Gombe Stream National Park, located on the western border of Tanzania and the Congo, is most famous for Jane Goodall, the resident primatologist who spent many years in its forests studying the behavior of the endangered chimpanzees.

Situated on the wild shores of Lake Tanganyika, Gombe Stream is an untamed place of lush forests and clear lake views. Hiking and swimming are also popular activities here, once the day’s expedition to see the chimpanzees is over.

Gombe Stream’s main attraction is the chimpanzee families that live protected in the park’s boundaries. Guided walks are available that take visitors deep into the forest to observe and sit with the extraordinary primates for an entire morning — an incredible experience and one that is the highlight of many visitors’ trips to Africa. Besides chimpanzee viewing, many other species of primates live in Gombe Stream’s tropical forests.

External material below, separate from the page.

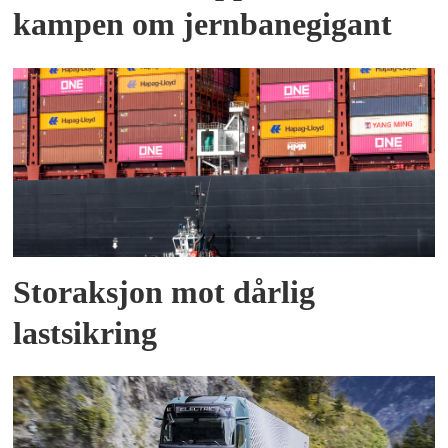
kampen om jernbanegigant
Storaksjon mot dårlig
lastsikring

Vervet and colobus monkeys, baboons, forest pigs, and small antelopes inhabit the dense forest, in addition to a wide variety of tropical birdlife.

An excited whoop erupts from deep in the forest, boosted immediately by a dozen other voices, rising in volume and tempo and pitch to a frenzied shrieking crescendo. The famous ‘pant-hoot’ call is a bonding ritual that allows the participants to identify each other through their vocal stylizations. To the human listener, walking through the ancient forests of Gombe Stream becomes a spine-chilling outburst which is also an indicator of close visual contact with man’s closest genetic relative: the chimpanzee.